If your auto upholstery business lacks adequate insurance coverage, you’re literally one fire or natural disaster away from total financial ruin. However, things don’t have to be that way.
By researching insurance plans, securing adequate coverage and making sure your policy never lapses, you can protect your livelihood and customers’ cars at the same time. If you’re not sure where to start, read “Choosing Shop Insurance” by Eddie Wieber, editor of The Shop (formerly Performance & Hotrod Business magazine).
The article was first published in February 2014, but given the number of shop fires we’ve had to report on this year, we decided to revive it for the benefit of The Hog Ring community.

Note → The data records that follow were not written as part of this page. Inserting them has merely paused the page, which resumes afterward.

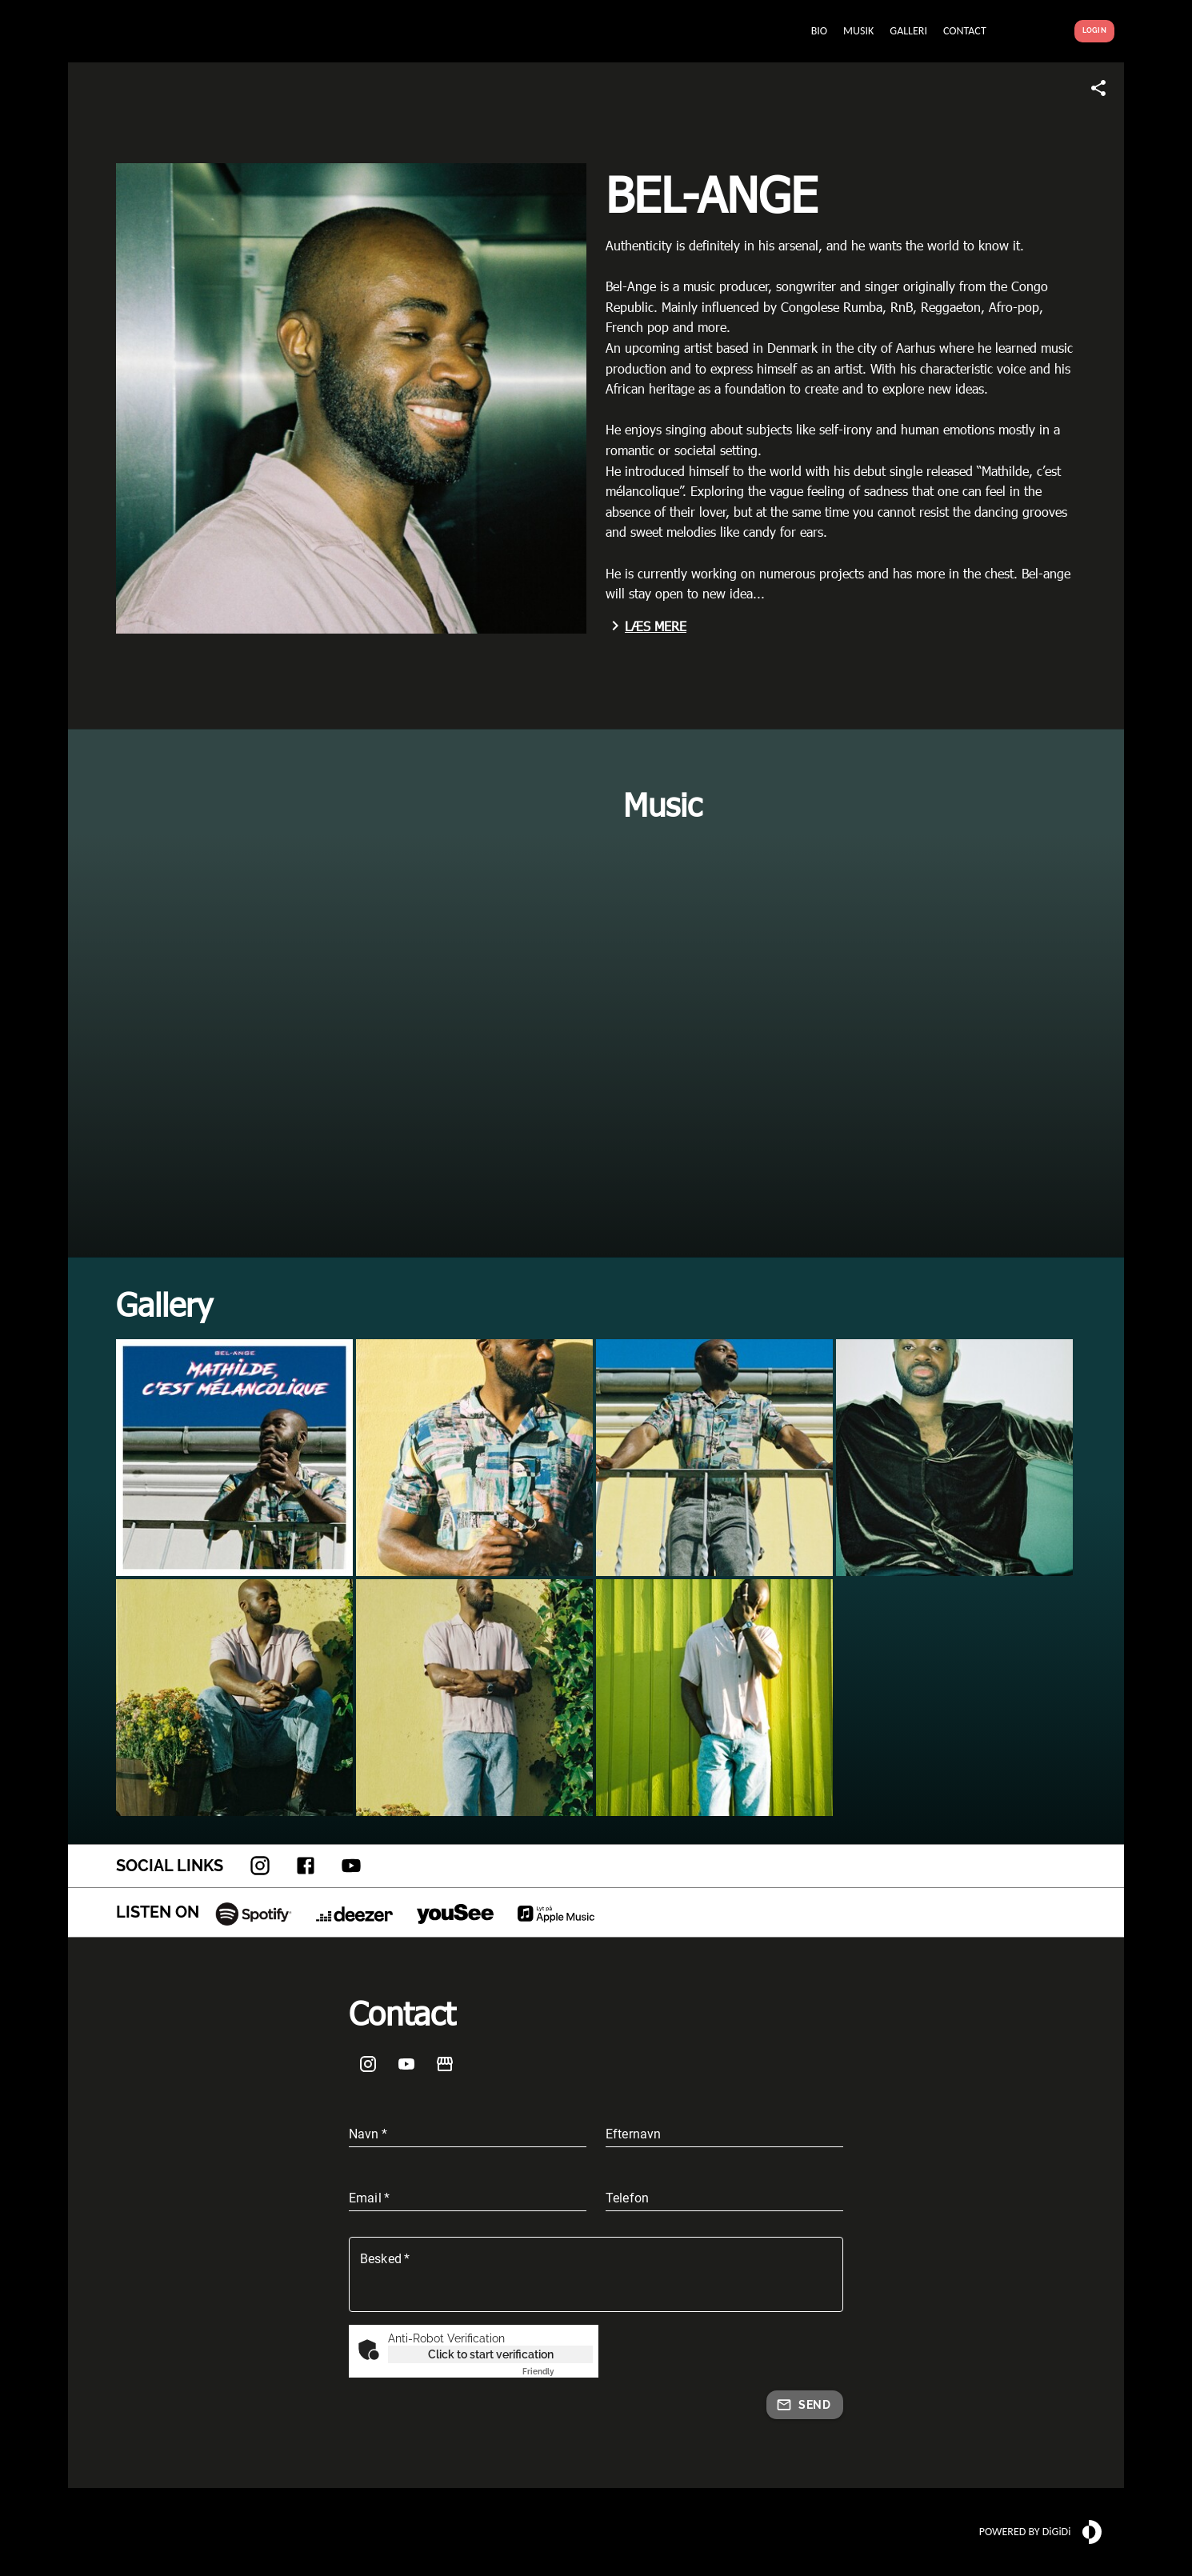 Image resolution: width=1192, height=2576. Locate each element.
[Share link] (1098, 88)
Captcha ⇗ (557, 2371)
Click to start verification (491, 2354)
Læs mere (646, 625) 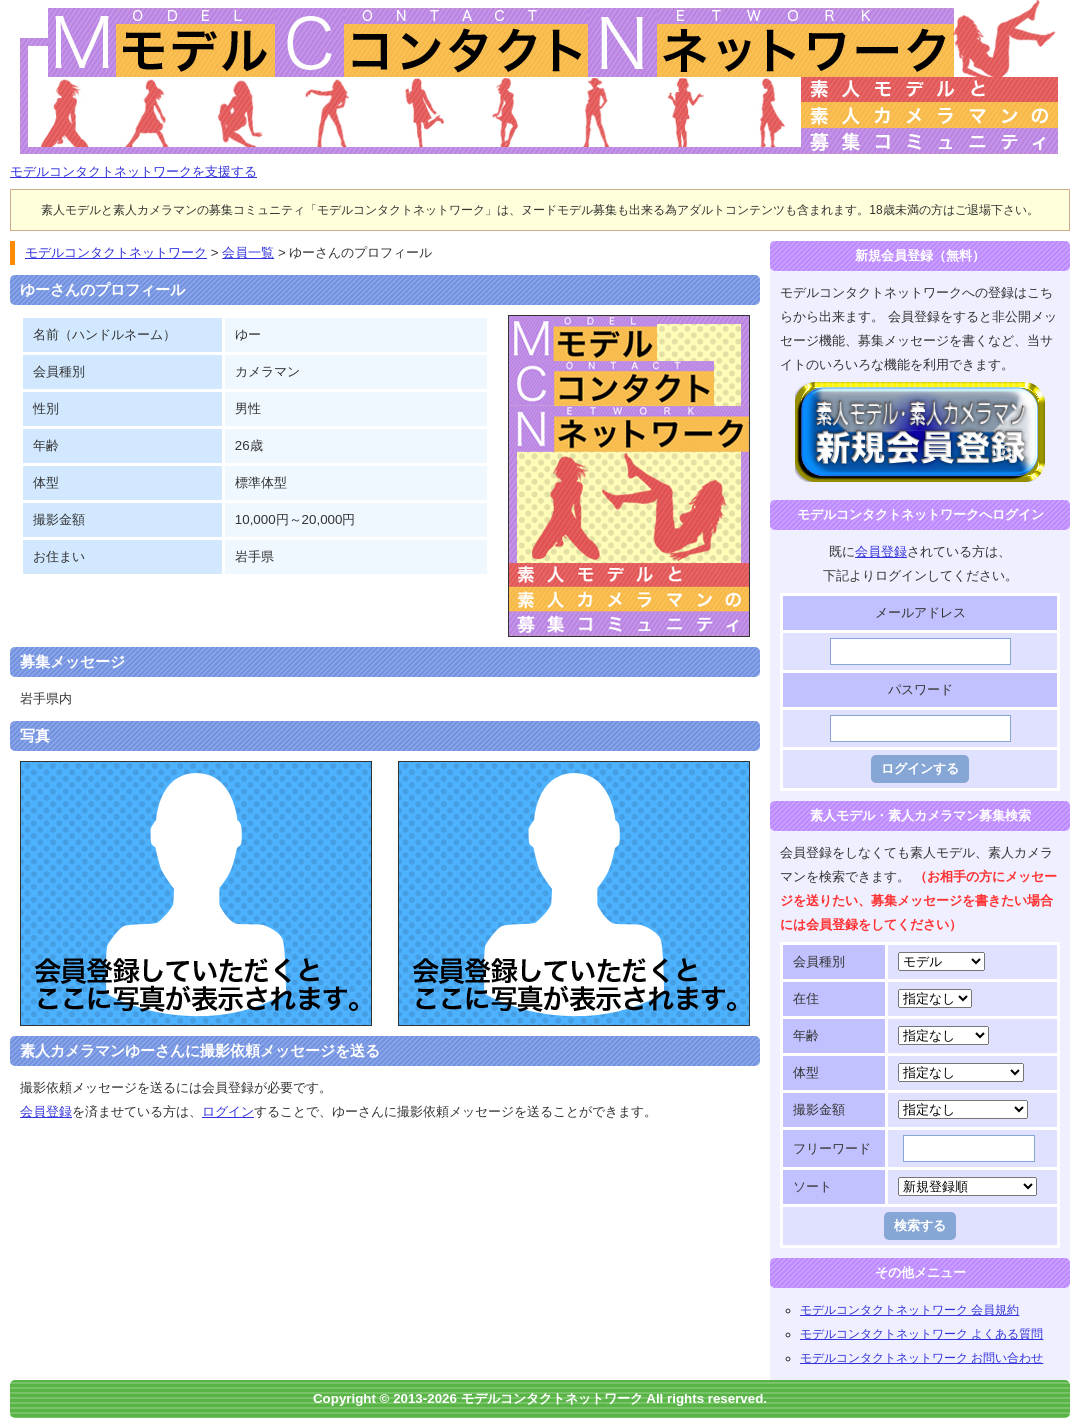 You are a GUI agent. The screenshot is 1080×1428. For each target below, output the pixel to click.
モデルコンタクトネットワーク (27, 11)
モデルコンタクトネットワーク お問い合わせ (921, 1358)
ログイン (228, 1111)
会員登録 (46, 1111)
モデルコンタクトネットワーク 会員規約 (909, 1310)
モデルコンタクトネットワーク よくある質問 (921, 1334)
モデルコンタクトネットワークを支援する (133, 171)
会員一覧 (248, 252)
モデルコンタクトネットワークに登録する (920, 393) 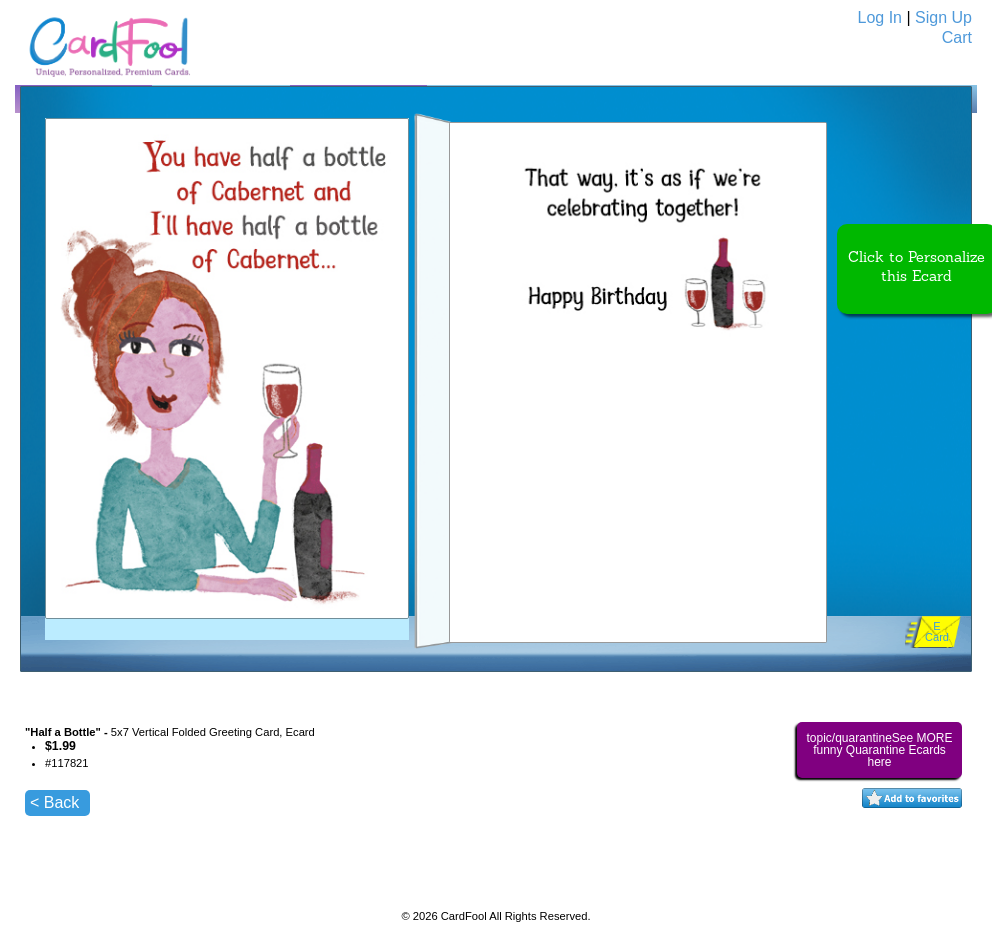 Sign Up (943, 17)
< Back (54, 802)
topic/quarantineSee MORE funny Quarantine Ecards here (879, 750)
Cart (957, 37)
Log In (880, 17) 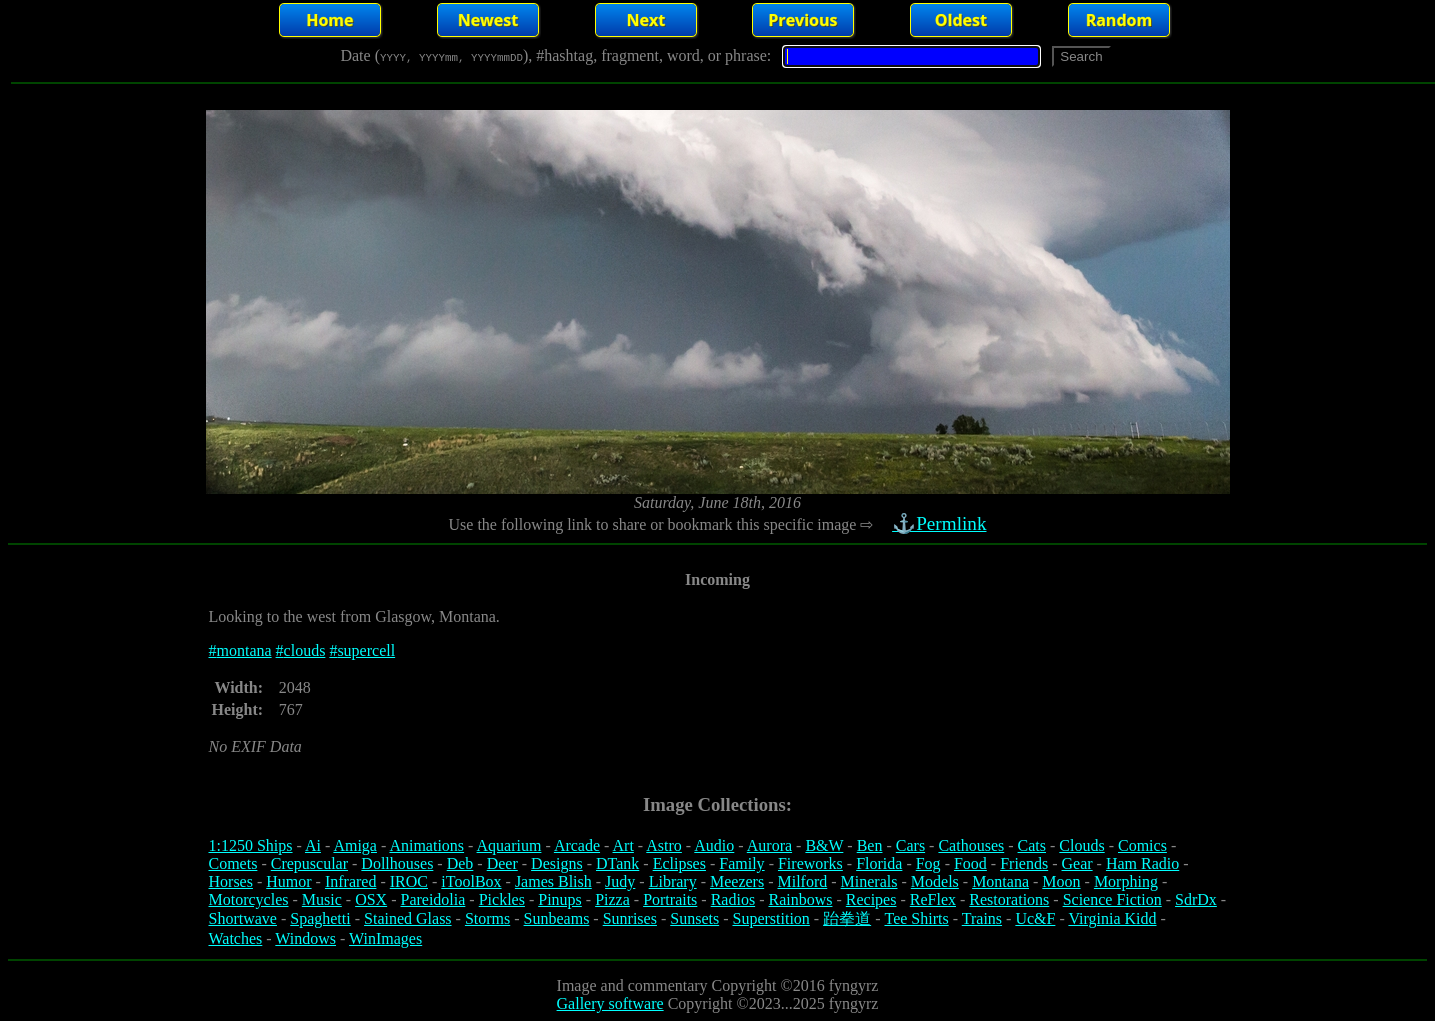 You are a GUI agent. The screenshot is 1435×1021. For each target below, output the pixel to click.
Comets (233, 863)
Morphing (1126, 881)
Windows (305, 938)
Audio (714, 845)
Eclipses (679, 863)
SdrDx (1196, 899)
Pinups (560, 899)
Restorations (1009, 899)
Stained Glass (408, 918)
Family (741, 863)
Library (673, 881)
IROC (409, 881)
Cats (1032, 845)
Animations (426, 845)
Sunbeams (557, 918)
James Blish (553, 881)
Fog (928, 863)
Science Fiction (1112, 899)
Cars (910, 845)
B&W (824, 845)
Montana (1000, 881)
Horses (231, 881)
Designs (557, 863)
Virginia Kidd (1112, 918)
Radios (733, 899)
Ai (313, 845)
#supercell (362, 650)
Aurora (769, 845)
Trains (982, 918)
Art (623, 845)
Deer (502, 863)
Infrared (351, 881)
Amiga (355, 845)
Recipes (871, 899)
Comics (1142, 845)
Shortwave (243, 918)
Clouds (1081, 845)
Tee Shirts (916, 918)
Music (322, 899)
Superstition (770, 918)
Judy (620, 881)
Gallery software (610, 1003)
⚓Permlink (942, 523)
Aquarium (509, 845)
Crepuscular (309, 863)
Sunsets (694, 918)
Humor (288, 881)
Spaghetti (320, 918)
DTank (617, 863)
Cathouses (971, 845)
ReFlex (933, 899)
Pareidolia (432, 899)
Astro (664, 845)
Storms (487, 918)
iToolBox (471, 881)
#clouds (301, 650)
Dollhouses (397, 863)
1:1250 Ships (251, 845)
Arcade (577, 845)
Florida (879, 863)
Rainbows (800, 899)
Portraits (670, 899)
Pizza (612, 899)
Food (970, 863)
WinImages (385, 938)
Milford (802, 881)
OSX (371, 899)
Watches (236, 938)
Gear (1077, 863)
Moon (1061, 881)
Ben (870, 845)
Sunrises (630, 918)
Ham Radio (1142, 863)
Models (935, 881)
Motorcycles (249, 899)
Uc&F (1035, 918)
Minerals (869, 881)
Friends (1024, 863)
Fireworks (810, 863)
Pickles (502, 899)
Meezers (737, 881)
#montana (240, 650)
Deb (460, 863)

In the article, Eddie enlists the help of Jonathan Klinger of Hagerty Insurance, John Heckman of Grundy Insurance, and an insurance risk management inspector to explain the ins and outs of shop insurance and how it differs from ordinary business insurance. The article is, without a doubt, a must read for every auto upholstery shop owner.
Below is an excerpt:
When it comes time to insure automotive shops, policies can be written to cover various aspects of the business such as tools, equipment and other tangible assets; intangibles such as loss of revenue; the building itself (if owned by the business); and other property in the building.
But there can be a big difference in policies regarding how the property that belongs to customers (i.e., their cars) is valued when inside the shop.
Most insurance companies offer Garage Keepers insurance, which protects vehicles that are in the shop, but that belong to other people. Often those vehicles are covered based on Actual Cash Value, which is defined as replacement cost less depreciation.
But custom cars don’t depreciate; they appreciate.
Grundy, Hagerty and others have recognized how different the custom car market is and instead value vehicles at what is known as an Agreed Value policy.
“This applies to projects and completed vehicles and takes into account that project vehicles increase in value as the project progresses,” says Klinger.
Heckman agrees. “If something happens when a car is in the Care, Custody and Control of the shop, the goal is to get the car owner back to that value prior to the event,” he says. “There is no depreciation. We look at build records to determine what the shop spent restoring the car.”
The article goes on to explain how premiums are determined, what’s considered high risk, and even the type of insurance language shops should note on build contracts. All in all, it’s an excellent primer to help get auto upholstery shop owners started on a path toward a more secure future.